City finance staff and a consultant on Jan. 27 presented an alternative to Hampton Roads Transit’s proposed system optimization plan that would reduce duplicate routes, add longer cross‑peninsula service and expand targeted microtransit while shifting service hours to higher-demand corridors.
"We are now in year two of a three‑year study," said the consultant working for the two cities, describing a plan that keeps more frequent, 30‑minute service on many routes Monday through Saturday and adds targeted 15‑minute service in the Newport News shipbuilding area. The plan relies on microtransit zones to serve low‑density areas and to feed higher‑frequency routes.
The presentation flagged a regional funding shortfall of about $26,000,000 after pandemic-era funding ran out; city staff said Newport News’ proportional share of that gap would be roughly $4,100,000 in the current allocation, on top of about $8,700,000 the city already pays for existing service. Lisa Cipriano, the city’s budget director, said the system optimization work is intended to "make the best use of the funding that they have and of the drivers that they have," and that the proposed network could reduce or potentially eliminate part of Newport News’ share, but that outcome is not guaranteed.
The presentation also stressed operator constraints. According to the consultants and staff, HRT currently lacks roughly 100 operators to run the system in its reduced capacity and would need an additional 141 operators to support 15‑minute regional‑backbone service on the South Side. The consultant cautioned that driver hiring and retention — including overtime, burnout and CDL testing requirements — are the main cost drivers for service, noting that smaller vehicles alone do not substantially cut operating costs.
Council members asked whether microtransit would allow travel from any point in a zone to any other point. City staff noted a contract/collective‑bargaining constraint: microtransit providers in current arrangements may bring riders close to fixed‑route stops but are limited in taking riders directly to some transfer stations, a restriction that will require further negotiation and discussion.
Staff said the HRT original proposal would have reduced service by about 89,000 hours; the alternative developed with Jarrett Walker & Associates freed up approximately 25 operators and is projected to reduce local service hours by about 38 percent relative to today’s local patterns.
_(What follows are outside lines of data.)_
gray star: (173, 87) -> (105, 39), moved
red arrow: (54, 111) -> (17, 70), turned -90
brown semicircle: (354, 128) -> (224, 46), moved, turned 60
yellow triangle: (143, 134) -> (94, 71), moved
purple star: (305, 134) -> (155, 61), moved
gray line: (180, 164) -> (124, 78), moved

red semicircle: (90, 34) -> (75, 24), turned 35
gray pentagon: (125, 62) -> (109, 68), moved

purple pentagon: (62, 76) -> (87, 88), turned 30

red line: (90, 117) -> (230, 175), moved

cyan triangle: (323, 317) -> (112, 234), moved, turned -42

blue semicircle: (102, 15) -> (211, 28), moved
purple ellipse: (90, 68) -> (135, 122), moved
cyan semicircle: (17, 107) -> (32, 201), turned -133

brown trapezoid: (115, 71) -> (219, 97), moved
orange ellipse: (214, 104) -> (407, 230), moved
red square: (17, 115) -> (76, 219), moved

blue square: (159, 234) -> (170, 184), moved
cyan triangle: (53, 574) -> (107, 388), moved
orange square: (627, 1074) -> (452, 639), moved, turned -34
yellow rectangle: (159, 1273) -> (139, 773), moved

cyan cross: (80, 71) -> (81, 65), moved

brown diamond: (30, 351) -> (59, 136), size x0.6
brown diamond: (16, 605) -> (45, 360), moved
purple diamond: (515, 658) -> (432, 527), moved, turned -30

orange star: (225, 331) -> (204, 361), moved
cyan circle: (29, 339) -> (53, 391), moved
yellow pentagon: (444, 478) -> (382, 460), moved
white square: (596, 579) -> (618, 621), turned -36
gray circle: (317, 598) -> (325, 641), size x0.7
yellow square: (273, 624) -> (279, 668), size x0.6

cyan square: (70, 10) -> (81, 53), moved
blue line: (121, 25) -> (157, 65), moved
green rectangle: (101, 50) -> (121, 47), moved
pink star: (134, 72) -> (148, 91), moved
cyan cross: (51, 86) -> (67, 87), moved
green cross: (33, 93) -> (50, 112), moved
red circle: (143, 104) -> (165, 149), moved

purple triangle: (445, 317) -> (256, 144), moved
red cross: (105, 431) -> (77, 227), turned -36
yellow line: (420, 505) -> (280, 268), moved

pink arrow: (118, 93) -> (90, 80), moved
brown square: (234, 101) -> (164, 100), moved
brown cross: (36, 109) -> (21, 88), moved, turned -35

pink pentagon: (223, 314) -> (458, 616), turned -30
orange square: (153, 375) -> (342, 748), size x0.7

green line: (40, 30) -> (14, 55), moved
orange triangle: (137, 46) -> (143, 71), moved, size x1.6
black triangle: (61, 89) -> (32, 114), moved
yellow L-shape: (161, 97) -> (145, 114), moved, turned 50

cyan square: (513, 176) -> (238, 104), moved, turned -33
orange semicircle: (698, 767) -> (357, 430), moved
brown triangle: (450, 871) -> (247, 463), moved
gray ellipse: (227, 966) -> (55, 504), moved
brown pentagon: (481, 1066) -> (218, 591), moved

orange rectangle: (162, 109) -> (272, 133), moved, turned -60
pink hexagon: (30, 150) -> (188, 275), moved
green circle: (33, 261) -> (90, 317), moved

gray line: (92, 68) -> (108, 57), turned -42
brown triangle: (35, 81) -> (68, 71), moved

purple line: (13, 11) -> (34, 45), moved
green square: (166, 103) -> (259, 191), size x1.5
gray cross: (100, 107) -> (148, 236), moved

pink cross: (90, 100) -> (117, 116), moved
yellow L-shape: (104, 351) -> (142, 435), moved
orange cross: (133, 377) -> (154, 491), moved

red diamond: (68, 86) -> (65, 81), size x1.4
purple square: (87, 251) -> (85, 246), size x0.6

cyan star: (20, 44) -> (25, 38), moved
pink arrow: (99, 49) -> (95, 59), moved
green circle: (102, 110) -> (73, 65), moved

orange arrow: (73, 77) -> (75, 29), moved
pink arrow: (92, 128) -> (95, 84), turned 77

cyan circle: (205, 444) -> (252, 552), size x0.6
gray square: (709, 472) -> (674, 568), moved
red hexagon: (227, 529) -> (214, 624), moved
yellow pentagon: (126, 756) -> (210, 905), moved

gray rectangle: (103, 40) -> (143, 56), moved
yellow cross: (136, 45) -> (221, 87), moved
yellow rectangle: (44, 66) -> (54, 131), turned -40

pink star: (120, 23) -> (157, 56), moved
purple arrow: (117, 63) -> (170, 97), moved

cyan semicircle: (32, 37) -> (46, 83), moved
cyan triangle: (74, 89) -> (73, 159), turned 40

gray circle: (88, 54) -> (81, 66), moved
Next steps outlined in the meeting: HRT will begin public outreach in March, run Title VI equity reviews, seek commission adoption in April, and implement the first service changes starting in October 2027.
The consultant offered to work with city staff and council members on route‑level details if council wants more granular information about frequencies or Sunday service on specific routes. The meeting included discussion of possible workforce training partners, and members suggested exploring non‑CDL drivers and other measures to address recruitment and retention. The council did not take formal action on the plan at the session; staff said public outreach and HRT action remain the upcoming procedural steps.